Hillary, Sir Edmund Percival

Hillary, << HIHL uh ree, >> Sir Edmund Percival (1919-2008), a New Zealand mountain climber, became one of the first two men to reach the top of Mount Everest and return. On May 29, 1953, he and Tenzing Norgay, a Sherpa tribesman from Nepal, reached the summit, which at the time was thought to be 29,002 feet (8,840 meters). Queen Elizabeth II knighted Hillary for the achievement. See Mount Everest .

Sir Edmund Hillary and Tenzing Norgay
Sir Edmund Hillary and Tenzing Norgay
Mount Everest
Mount Everest

Hillary made his first five expeditions on Himalayan peaks after World War II. He climbed part of the way up Everest in 1951 and 1952. He wrote High Adventure (1955), an account of the 1953 climb. In 1957 and 1958, he blazed a trail from McMurdo Sound to the South Pole for Sir Vivian Fuchs’s transantarctic expedition (see Antarctica (The International Geophysical Year)).

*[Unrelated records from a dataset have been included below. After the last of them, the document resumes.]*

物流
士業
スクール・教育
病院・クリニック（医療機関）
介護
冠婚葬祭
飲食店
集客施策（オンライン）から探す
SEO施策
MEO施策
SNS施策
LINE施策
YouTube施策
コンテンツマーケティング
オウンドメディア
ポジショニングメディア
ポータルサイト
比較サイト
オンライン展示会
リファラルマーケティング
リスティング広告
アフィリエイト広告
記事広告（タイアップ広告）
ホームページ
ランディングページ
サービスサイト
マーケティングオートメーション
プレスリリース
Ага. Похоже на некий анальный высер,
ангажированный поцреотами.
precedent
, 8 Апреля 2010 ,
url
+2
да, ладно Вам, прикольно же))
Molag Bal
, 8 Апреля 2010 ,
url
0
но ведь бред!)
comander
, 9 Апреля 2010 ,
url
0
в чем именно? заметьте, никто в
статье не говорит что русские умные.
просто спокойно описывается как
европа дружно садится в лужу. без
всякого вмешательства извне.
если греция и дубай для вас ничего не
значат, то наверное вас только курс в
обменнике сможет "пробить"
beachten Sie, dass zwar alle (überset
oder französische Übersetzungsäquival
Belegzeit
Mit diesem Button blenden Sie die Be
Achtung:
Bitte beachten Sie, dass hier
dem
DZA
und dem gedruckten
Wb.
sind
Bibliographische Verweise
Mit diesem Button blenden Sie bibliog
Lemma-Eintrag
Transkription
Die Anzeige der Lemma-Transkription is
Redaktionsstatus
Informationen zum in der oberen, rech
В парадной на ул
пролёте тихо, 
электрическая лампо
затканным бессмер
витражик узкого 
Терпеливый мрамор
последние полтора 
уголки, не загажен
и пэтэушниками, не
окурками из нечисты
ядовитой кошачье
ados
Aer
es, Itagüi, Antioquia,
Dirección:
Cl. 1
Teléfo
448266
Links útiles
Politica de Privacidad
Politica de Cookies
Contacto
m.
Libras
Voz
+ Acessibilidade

In 1960, Hillary headed an expedition, which was sponsored by World Book, to climb 27,824-foot (8,481-meter) Mount Makalu I. The expedition tested the ability of human beings to live without oxygen at high altitudes. The climbers also searched for but did not find evidence of the Yeti, a hairy beast said to live in the Himalaya and other mountainous areas of central and northeastern Asia. With Desmond Doig, Hillary wrote High in the Thin Cold Air (1962) about this climb (see Yeti).

Sir Edmund Hillary with Yeti picture
Sir Edmund Hillary with Yeti picture

Hillary was born on July 20, 1919, in Auckland, New Zealand. His first job was beekeeping. Following his successful ascent of Mount Everest, Hillary spent much of the rest of his life supporting environmental causes and sponsoring humanitarian work on the behalf of the Nepalese people, such as building clinics, hospitals, and schools throughout Nepal. Hillary died on Jan. 11, 2008.